An exact transcript of every entry is required, without any of the pictures.

[[ DATA TO PROCESS open ]]

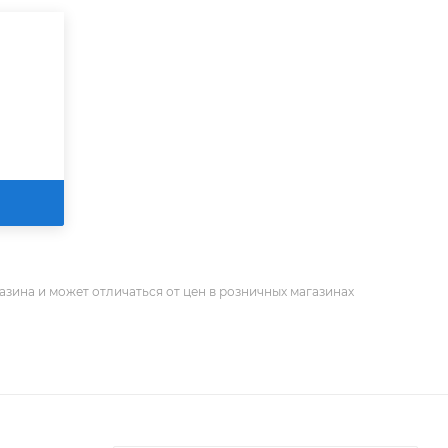
азина и может отличаться от цен в розничных магазинах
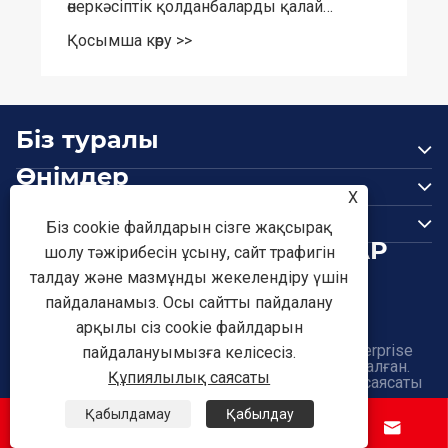
Біз туралы
Өнімдер
X
Бізбен хабарласыңы
Біз cookie файлдарын сізге жақсырақ
БІЗГЕ ЖАЗЫЛЫҢЫЗДАР
шолу тәжірибесін ұсыну, сайт трафигін
талдау және мазмұнды жекелендіру үшін
пайдаланамыз. Осы сайтты пайдалану
арқылы сіз cookie файлдарын
Copyright © 2026 Tianjin Shunchen Hongye Enterprise
пайдалануымызға келісесіз.
Management Co., Ltd. Барлық құқықтар қорғалған.
Құпиялылық саясаты
Links
|
Sitemap
|
RSS
|
XML
|
Құпиялылық саясаты
Қабылдамау
Қабылдау




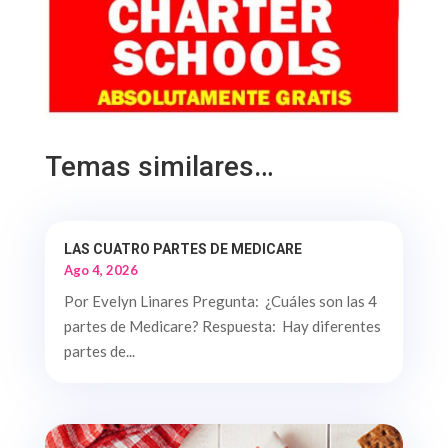
Temas similares…
LAS CUATRO PARTES DE MEDICARE
Ago 4, 2026
Por Evelyn Linares Pregunta: ¿Cuáles son las 4
partes de Medicare? Respuesta: Hay diferentes
partes de...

[[ DATA TO PROCESS closed ]]

**ANSWER BOX**:
азина и может отличаться от цен в розничных магазинах
Біз туралы
Өнімдер
X
Бізбен хабарласыңы
Біз cookie файлдарын сізге жақсырақ
БІЗГЕ ЖАЗЫЛЫҢЫЗДАР
шолу тәжірибесін ұсыну, сайт трафигін
талдау және мазмұнды жекелендіру үшін
пайдаланамыз. Осы сайтты пайдалану
арқылы сіз cookie файлдарын
Copyright © 2026 Tianjin Shunchen Hongye Enterprise
пайдалануымызға келісесіз.
Management Co., Ltd. Барлық құқықтар қорғалған.
Құпиялылық саясаты
Links
|
Sitemap
|
RSS
|
XML
|
Құпиялылық саясаты
Қабылдамау
Қабылдау




Temas similares…
LAS CUATRO PARTES DE MEDICARE
Ago 4, 2026
Por Evelyn Linares Pregunta: ¿Cuáles son las 4
partes de Medicare? Respuesta: Hay diferentes
partes de...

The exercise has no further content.